“Wherever you are, be all there.”—Ram Dass
Awareness is your most precious commodity. It is the light of attention that energizes, activates, clarifies, and illuminates. It can restore balance, harmony, and health to your mind and body as well as help you connect more deeply to spirit. From a chronological perspective, your awareness can embody one of two states: time-bound or timeless.
Time-bound awareness is rigidly anchored to one of two temporal domains: the past or the future. The past is everything that has gone before the present moment. It exists in your memory from where you play black previous experiences into the present. Unlike the past, the future consists of what is yet to be, further ahead in your timeline.

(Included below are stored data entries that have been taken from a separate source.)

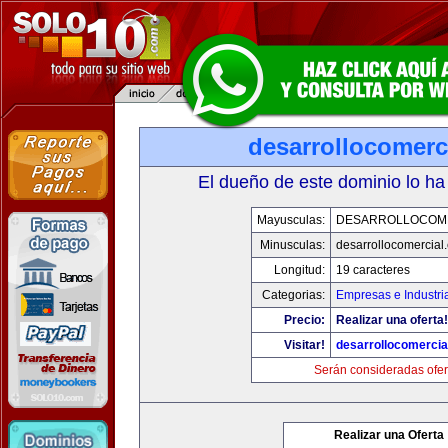
desarrollocomerc
El dueño de este dominio lo ha
Mayusculas:
DESARROLLOCOM
Minusculas:
desarrollocomercial
Longitud:
19 caracteres
Categorias:
Empresas e Industri
Precio:
Realizar una oferta!
Visitar!
desarrollocomercia
Serán consideradas ofer
Realizar una Oferta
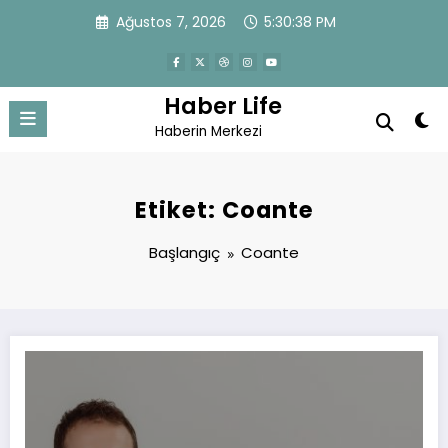
İçeriğe
Ağustos 7, 2026
5:30:39 PM
atla
Haber Life
Haberin Merkezi
Etiket: Coante
Başlangıç
Coante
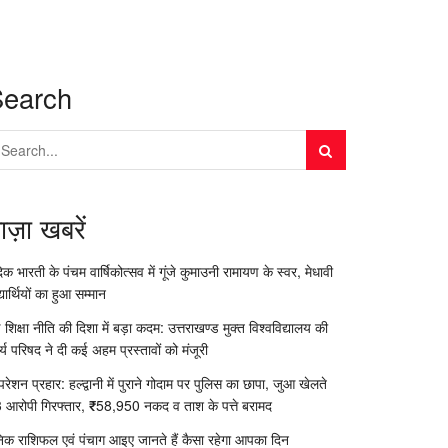
Search
ाज़ा खबरें
दिक भारती के पंचम वार्षिकोत्सव में गूंजे कुमाउनी रामायण के स्वर, मेधावी
्यार्थियों का हुआ सम्मान
 शिक्षा नीति की दिशा में बड़ा कदम: उत्तराखण्ड मुक्त विश्वविद्यालय की
र्य परिषद ने दी कई अहम प्रस्तावों को मंजूरी
रेशन प्रहार: हल्द्वानी में पुराने गोदाम पर पुलिस का छापा, जुआ खेलते
 आरोपी गिरफ्तार, ₹58,950 नकद व ताश के पत्ते बरामद
निक राशिफल एवं पंचाग आइए जानते हैं कैसा रहेगा आपका दिन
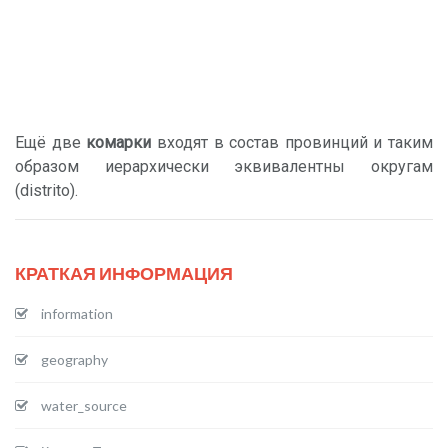
Ещё две
комарки
входят в состав провинций и таким
образом иерархически эквивалентны округам
(distrito).
КРАТКАЯ ИНФОРМАЦИЯ
information
geography
water_source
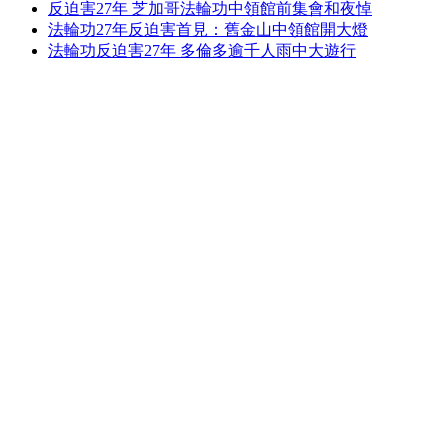
反迫害27年 芝加哥法輪功中領館前集會和夜悼
法輪功27年反迫害首見：舊金山中領館開大燈
法輪功反迫害27年 多倫多逾千人雨中大遊行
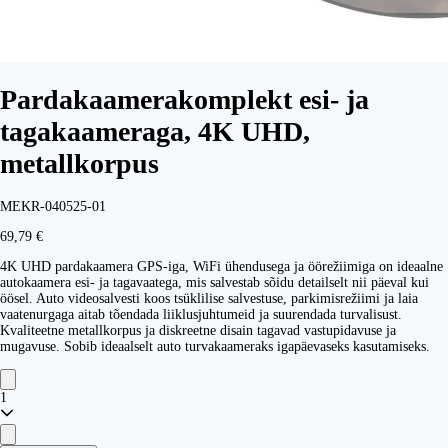
Pardakaamerakomplekt esi- ja
tagakaameraga, 4K UHD,
metallkorpus
MEKR-040525-01
69,79 €
4K UHD pardakaamera GPS-iga, WiFi ühendusega ja öörežiimiga on ideaalne
autokaamera esi- ja tagavaatega, mis salvestab sõidu detailselt nii päeval kui
öösel. Auto videosalvesti koos tsüklilise salvestuse, parkimisrežiimi ja laia
vaatenurgaga aitab tõendada liiklusjuhtumeid ja suurendada turvalisust.
Kvaliteetne metallkorpus ja diskreetne disain tagavad vastupidavuse ja
mugavuse. Sobib ideaalselt auto turvakaameraks igapäevaseks kasutamiseks.
1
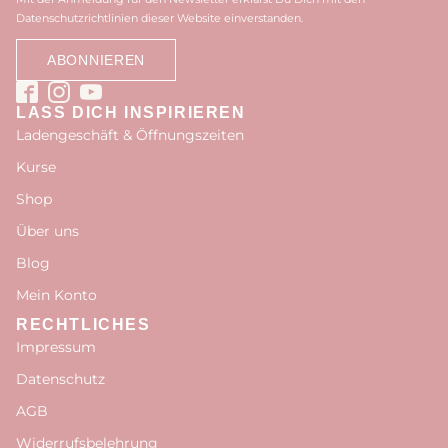
Datenschutzrichtlinien dieser Website einverstanden.
LASS DICH INSPIRIEREN
Ladengeschäft & Öffnungszeiten
Kurse
Shop
Über uns
Blog
Mein Konto
RECHTLICHES
Impressum
Datenschutz
AGB
Widerrufsbelehrung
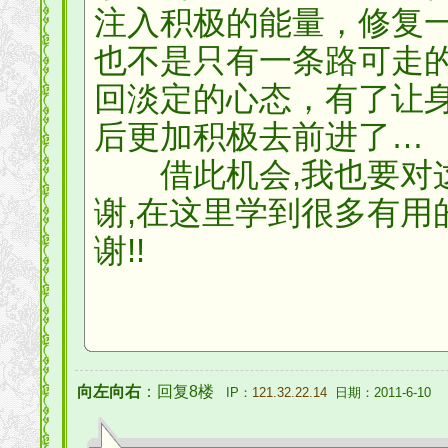
注入积极的能量，修复
也不是只有一条路可走
回淡定的心态，有了让
后更加积极去前进了…
借此机会,我也要对这
谢,在这里学到很多有用
谢!!
向左向右
：回复8楼
IP：
121.32.22.14
日期：2011-6-10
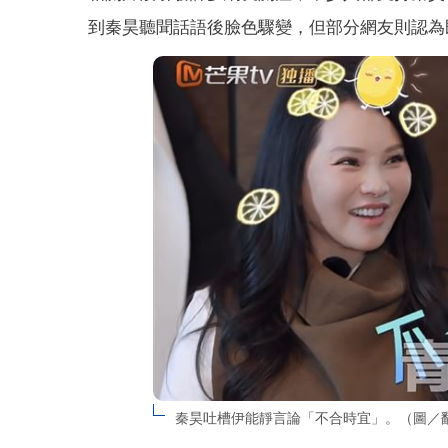
到秦昊聽聞話語後臉色驟變，但部分網友則認為
秦昊吐槽伊能靜言論「不合時宜」。（圖／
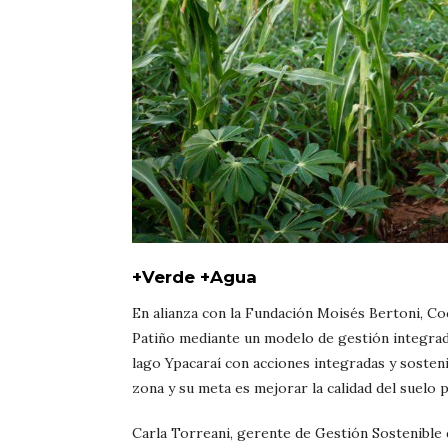
+Verde +Agua
En alianza con la Fundación Moisés Bertoni, Coc
Patiño mediante un modelo de gestión integrada
lago Ypacaraí con acciones integradas y soste
zona y su meta es mejorar la calidad del suelo pa
Carla Torreani, gerente de Gestión Sostenible d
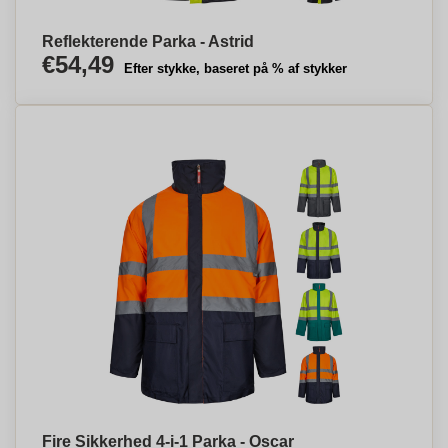
Reflekterende Parka - Astrid
€54,49
Efter stykke, baseret på % af stykker
Fire Sikkerhed 4-i-1 Parka - Oscar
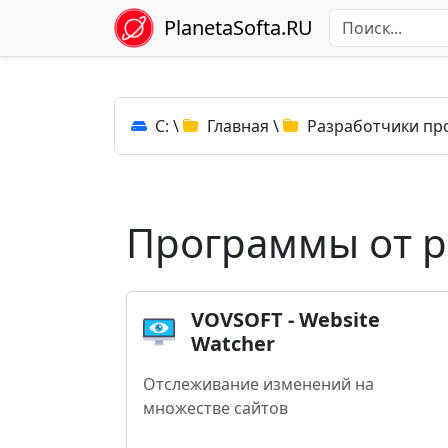
PlanetaSofta.RU
C:
\
Главная
\
Разработчики пр
Программы от р
VOVSOFT - Website
Watcher
Отслеживание изменений на
множестве сайтов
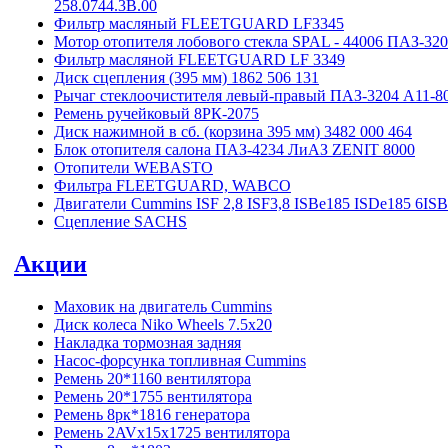
258.0744.3B.00
Фильтр масляный FLEETGUARD LF3345
Мотор отопителя лобового стекла SPAL - 44006 ПАЗ-32
Фильтр масляной FLEETGUARD LF 3349
Диск сцепления (395 мм) 1862 506 131
Рычаг стеклоочистителя левый-правый ПАЗ-3204 А11-80
Ремень ручейковый 8РК-2075
Диск нажимной в сб. (корзина 395 мм) 3482 000 464
Блок отопителя салона ПАЗ-4234 ЛиАЗ ZENIT 8000
Отопители WEBASTO
Фильтра FLEETGUARD, WABCO
Двигатели Cummins ISF 2,8 ISF3,8 ISBe185 ISDe185 6IS
Сцепление SACHS
Акции
Маховик на двигатель Cummins
Диск колеса Niko Wheels 7.5x20
Накладка тормозная задняя
Насос-форсунка топливная Cummins
Ремень 20*1160 вентилятора
Ремень 20*1755 вентилятора
Ремень 8рк*1816 генератора
Ремень 2AVx15x1725 вентилятора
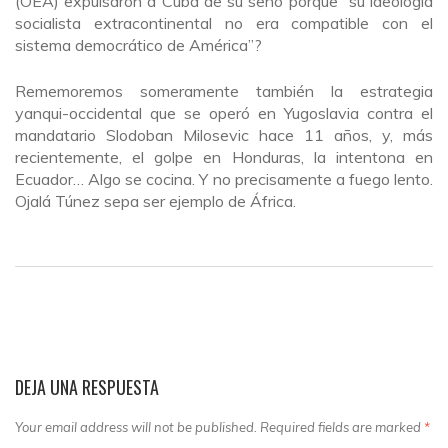
(OEA) expulsaron a Cuba de su seno porque “su ideología
socialista extracontinental no era compatible con el
sistema democrático de América”?
Rememoremos someramente también la estrategia
yanqui-occidental que se operó en Yugoslavia contra el
mandatario Slodoban Milosevic hace 11 años, y, más
recientemente, el golpe en Honduras, la intentona en
Ecuador… Algo se cocina. Y no precisamente a fuego lento.
Ojalá Túnez sepa ser ejemplo de África.
DEJA UNA RESPUESTA
Your email address will not be published. Required fields are marked
*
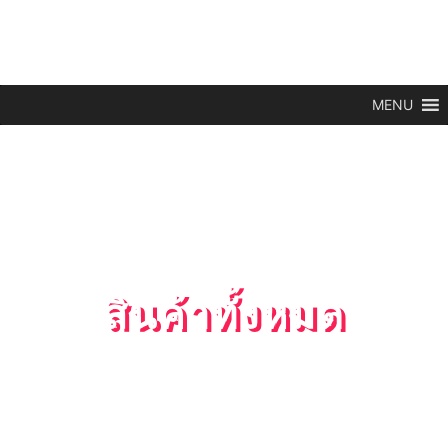
MENU
สินค้าทั้งหมด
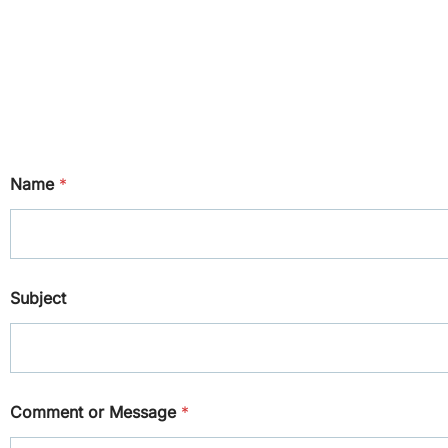
Name
*
Subject
Comment or Message
*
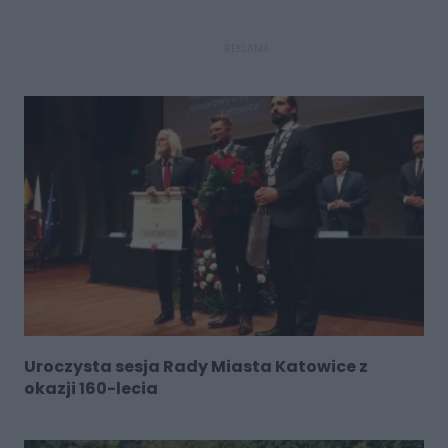
REKLAMA
Uroczysta sesja Rady Miasta Katowice z
okazji 160-lecia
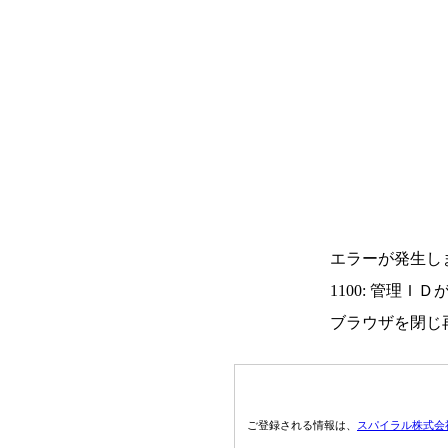
エラーが発生し
1100: 管理Ｉ
ブラウザを閉じ
ご登録される情報は、
スパイラル株式会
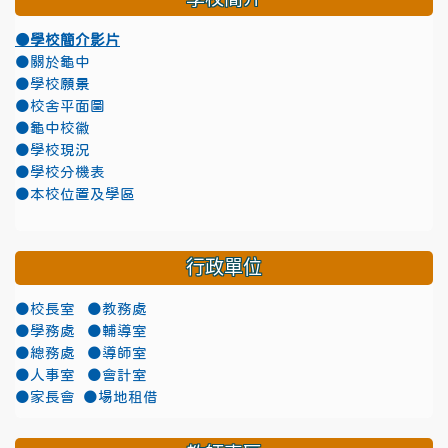
●學校簡介影片
●關於龜中
●學校願景
●校舍平面圖
●龜中校徽
●學校現況
●學校分機表
●本校位置及學區
行政單位
●校長室
●教務處
●學務處
●輔導室
●總務處
●導師室
●人事室
●會計室
●家長會
●場地租借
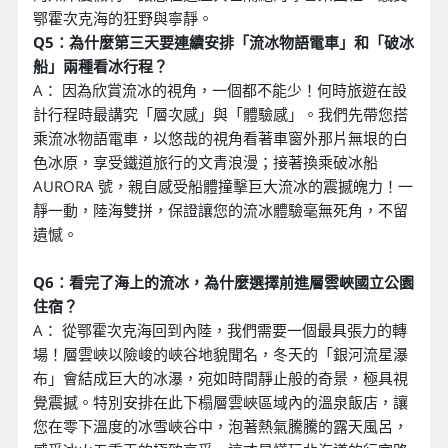
鄂霍次克海的狂野與寧靜。
Q5：為什麼第三天要連續安排「流冰物語電車」和「破冰
船」兩種看冰行程？
A： 因為欣賞流冰的視角，一個都不能少！何時旅遊在設
計行程時最講究「層次感」與「體驗感」。我們先帶您搭
乘流冰物語電車，以悠哉的視角看著車窗外那片無垠的白
色冰原，享受鐵道旅行的文青浪漫；接著換乘破冰船
AURORA 號，親自感受船體撞擊巨大流冰的震撼魄力！一
靜一動，陸海雙拼，保證讓您的流冰體驗毫無死角，不留
遺憾。
Q6：看完了海上的流冰，為什麼選擇前進層雲峽國立公園
住宿？
A： 從鄂霍次克海回到內陸，我們需要一個最具張力的轉
場！層雲峽以險峻的峽谷地貌聞名，冬天的「銀河流星瀑
布」會結成巨大的冰瀑，宛如時間靜止般的奇景，極具視
覺震撼。特別安排在此下榻層雲峽區域內的溫泉飯店，讓
您在零下溫度的冰雪峽谷中，泡著熱氣騰騰的露天風呂，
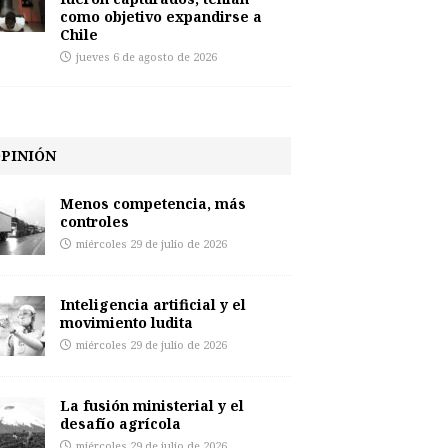
como objetivo expandirse a
Chile
jueves 6 de agosto de 2026
PINIÓN
Menos competencia, más
controles
miércoles 29 de julio de 2026
Inteligencia artificial y el
movimiento ludita
miércoles 29 de julio de 2026
La fusión ministerial y el
desafío agrícola
miércoles 29 de julio de 2026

The future exists largely in your imagination and you infer what will happen based largely upon what has happened in the past.
What’s important to grasp about the time-bound states of past and future is that they have no literal existence. They are mental constructs; abstractions that you use to map out the flow of time in your existence. Once an experience is over, there is no way to influence it in the past. Similarly, the future, being without form cannot be accessed, only inferred as a potential matter. Despite this, past and future are powerfully compelling components of your personal and collective lives. So much so that an enormous amount of your attention is spent ruminating on the past or anticipating the future.
By contrast, timeless awareness exists in a third temporal domain: the present moment. Nestled in an infinite realm between the past and future is this moment. In the present, there is no past or future to focus on; it just is. Present-moment awareness transcends time, with each new moment flowing into the next. Like a ship on the ocean, the present moment slices into the probability waves of the future, leaving a wake of manifested experiences into the past.
The world’s great wisdom traditions extol the virtues of living a life established in present-moment awareness. It is your seat of power; it provides clarity, enhances your understanding, enables you to Be Here Now, and it is the doorway to the realm of pure spirit.
However, living in the moment or the Now isn’t without its challenges. In the hectic modern world, you are under continuous assault of attention-thieves that drag your awareness into the past or future. Staying anchored in the here and now can feel like a herculean task. Fortunately, there are several tools that can help you figure out how to live in the present moment, helping you maintain your connection to where you are and what you’re doing.
Beyond the well-established bounty of mind, body, and spiritual benefits of a regular meditation practice, meditation cultivates the mental attribute of mindfulness—the ability to remain centered in the present moment, accepting of whatever happens and simply be-ing. The more regularly you meditate, the more you create a nervous system and psychological environment that is comfortable, familiar, and content with just being in the moment, both during meditation as well as during your other daily activities.
Meditation is a deliberate act of doing just one thing, and that thing, whether it’s observing your breath, staring at a candle flame, or repeating a mantra takes place at this moment. However you choose, it only takes a matter of minutes to practice meditation. The more skillful you become at returning your attention to the present moment during meditation, the more like home the moment will feel even when you aren’t meditating.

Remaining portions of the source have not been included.